## ENTRIES PROVIDED
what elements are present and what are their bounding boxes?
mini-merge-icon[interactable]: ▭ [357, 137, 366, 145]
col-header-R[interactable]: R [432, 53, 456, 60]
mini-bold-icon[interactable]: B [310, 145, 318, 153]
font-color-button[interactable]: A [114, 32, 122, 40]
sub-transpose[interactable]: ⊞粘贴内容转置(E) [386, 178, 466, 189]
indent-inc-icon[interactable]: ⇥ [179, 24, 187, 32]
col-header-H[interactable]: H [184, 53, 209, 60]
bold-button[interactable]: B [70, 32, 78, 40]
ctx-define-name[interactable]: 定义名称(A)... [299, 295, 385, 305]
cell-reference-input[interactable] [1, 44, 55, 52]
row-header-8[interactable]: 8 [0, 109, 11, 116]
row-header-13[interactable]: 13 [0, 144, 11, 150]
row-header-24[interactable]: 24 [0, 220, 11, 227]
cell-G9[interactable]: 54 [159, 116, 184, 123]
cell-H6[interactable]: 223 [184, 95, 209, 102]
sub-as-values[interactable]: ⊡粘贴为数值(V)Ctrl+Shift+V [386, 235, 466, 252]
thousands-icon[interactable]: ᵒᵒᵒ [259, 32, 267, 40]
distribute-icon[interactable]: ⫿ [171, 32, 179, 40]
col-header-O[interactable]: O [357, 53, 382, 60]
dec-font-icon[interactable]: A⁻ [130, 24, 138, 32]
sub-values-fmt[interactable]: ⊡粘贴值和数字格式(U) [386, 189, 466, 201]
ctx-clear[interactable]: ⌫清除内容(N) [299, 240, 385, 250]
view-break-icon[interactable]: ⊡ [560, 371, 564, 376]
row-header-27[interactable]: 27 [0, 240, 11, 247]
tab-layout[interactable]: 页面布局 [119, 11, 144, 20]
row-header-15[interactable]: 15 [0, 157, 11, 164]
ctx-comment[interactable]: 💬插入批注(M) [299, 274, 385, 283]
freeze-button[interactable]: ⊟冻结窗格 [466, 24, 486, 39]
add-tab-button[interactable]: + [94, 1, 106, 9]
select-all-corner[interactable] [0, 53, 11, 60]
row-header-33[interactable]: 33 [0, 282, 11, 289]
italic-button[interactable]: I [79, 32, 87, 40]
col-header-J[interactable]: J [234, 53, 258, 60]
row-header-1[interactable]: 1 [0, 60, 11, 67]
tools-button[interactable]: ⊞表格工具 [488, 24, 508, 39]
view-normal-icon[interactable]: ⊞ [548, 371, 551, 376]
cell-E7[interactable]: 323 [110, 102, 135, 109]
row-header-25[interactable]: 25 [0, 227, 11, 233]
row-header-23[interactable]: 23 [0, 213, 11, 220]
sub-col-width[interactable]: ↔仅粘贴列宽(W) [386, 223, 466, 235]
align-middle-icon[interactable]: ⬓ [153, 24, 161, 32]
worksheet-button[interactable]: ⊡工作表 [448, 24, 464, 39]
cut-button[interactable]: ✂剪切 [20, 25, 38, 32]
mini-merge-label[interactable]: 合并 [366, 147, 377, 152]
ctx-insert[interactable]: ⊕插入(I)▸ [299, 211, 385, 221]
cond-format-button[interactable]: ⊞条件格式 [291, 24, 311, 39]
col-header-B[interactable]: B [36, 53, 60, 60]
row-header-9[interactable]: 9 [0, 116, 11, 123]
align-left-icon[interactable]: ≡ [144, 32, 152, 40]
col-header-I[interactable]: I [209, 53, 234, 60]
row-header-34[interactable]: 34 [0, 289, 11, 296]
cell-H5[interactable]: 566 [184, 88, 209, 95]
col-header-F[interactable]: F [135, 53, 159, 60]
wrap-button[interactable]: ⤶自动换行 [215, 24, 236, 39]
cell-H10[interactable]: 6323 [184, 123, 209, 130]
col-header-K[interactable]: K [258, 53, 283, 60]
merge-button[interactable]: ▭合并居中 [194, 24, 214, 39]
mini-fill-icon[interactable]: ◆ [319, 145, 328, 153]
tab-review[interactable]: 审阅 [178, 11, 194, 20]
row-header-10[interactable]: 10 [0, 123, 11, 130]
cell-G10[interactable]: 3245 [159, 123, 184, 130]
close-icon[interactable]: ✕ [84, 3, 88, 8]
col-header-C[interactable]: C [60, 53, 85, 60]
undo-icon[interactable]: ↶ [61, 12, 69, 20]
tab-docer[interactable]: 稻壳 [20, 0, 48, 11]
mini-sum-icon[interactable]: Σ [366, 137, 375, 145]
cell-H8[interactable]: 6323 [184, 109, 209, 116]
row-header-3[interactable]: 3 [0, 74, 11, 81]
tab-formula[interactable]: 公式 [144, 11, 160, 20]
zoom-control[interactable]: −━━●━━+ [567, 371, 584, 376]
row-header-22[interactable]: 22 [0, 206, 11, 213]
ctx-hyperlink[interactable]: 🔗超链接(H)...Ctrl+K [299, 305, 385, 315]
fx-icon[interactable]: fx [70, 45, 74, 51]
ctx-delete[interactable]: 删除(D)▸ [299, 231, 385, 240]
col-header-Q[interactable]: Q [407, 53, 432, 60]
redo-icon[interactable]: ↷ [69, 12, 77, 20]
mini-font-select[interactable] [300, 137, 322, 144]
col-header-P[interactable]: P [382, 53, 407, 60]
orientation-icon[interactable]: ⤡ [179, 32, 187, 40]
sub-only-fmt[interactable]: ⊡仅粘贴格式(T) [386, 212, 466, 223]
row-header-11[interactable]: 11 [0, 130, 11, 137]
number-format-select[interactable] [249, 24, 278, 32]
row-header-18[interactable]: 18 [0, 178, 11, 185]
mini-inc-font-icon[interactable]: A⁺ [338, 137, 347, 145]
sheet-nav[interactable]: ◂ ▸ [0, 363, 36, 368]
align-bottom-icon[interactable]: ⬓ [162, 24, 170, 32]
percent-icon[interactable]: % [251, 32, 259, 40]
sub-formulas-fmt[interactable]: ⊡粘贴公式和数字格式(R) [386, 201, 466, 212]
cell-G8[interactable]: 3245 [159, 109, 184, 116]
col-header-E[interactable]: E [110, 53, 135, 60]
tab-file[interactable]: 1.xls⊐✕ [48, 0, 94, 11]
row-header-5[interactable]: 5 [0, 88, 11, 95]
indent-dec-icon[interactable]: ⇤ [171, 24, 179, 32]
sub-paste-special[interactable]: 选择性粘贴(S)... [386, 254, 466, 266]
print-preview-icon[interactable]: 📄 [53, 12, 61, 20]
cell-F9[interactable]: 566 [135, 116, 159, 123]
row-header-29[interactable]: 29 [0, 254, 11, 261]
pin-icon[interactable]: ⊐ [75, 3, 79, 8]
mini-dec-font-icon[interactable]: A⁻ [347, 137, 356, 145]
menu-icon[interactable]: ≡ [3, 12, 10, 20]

* * *

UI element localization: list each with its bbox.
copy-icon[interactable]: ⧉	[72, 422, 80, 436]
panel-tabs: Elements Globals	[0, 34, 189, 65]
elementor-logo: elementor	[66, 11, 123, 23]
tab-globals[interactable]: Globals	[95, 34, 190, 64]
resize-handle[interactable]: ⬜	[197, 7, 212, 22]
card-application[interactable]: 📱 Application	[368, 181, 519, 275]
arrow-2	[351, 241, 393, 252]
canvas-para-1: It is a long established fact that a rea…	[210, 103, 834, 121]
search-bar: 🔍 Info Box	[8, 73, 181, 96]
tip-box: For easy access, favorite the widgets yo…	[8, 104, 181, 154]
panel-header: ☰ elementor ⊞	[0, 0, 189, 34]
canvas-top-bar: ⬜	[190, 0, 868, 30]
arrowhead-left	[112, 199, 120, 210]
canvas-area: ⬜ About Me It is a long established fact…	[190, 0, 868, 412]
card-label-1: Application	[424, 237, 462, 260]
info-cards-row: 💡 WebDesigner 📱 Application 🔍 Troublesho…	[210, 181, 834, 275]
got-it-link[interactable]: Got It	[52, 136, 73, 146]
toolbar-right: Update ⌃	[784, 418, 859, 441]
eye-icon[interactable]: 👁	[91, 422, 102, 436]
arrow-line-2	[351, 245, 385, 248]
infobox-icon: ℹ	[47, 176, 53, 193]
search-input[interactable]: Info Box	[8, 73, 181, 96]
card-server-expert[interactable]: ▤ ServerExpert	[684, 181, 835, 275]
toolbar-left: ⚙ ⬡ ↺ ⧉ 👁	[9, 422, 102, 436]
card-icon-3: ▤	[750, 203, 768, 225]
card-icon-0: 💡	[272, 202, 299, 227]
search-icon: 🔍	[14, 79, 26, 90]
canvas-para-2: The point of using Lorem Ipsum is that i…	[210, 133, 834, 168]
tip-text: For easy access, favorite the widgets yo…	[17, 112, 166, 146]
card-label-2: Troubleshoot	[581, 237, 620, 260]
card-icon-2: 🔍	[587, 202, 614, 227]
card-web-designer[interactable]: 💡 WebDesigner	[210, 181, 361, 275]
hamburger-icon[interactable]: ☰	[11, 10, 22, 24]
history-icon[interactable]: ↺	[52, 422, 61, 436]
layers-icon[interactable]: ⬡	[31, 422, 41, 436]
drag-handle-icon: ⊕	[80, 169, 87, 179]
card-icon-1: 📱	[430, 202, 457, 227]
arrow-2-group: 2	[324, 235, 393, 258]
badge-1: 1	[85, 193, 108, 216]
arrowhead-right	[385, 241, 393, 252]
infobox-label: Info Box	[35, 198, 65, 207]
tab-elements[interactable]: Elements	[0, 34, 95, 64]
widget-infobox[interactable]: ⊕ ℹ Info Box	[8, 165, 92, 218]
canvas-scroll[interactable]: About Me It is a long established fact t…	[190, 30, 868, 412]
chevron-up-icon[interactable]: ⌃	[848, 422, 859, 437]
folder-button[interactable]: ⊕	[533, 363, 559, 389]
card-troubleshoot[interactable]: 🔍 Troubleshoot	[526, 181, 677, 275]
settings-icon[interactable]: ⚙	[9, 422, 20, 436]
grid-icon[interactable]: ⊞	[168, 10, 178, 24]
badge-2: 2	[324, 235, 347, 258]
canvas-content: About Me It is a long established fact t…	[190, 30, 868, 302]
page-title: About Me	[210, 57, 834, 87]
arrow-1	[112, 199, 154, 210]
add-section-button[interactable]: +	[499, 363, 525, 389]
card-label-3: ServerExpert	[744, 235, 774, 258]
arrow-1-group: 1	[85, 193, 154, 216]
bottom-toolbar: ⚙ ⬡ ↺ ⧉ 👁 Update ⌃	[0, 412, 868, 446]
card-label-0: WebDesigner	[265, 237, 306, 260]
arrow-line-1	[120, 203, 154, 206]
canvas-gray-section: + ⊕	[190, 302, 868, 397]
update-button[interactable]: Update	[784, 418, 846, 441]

## ACTIVITY
Find how many lines above include "access"; reply with the number only.

## YOUR RESPONSE
2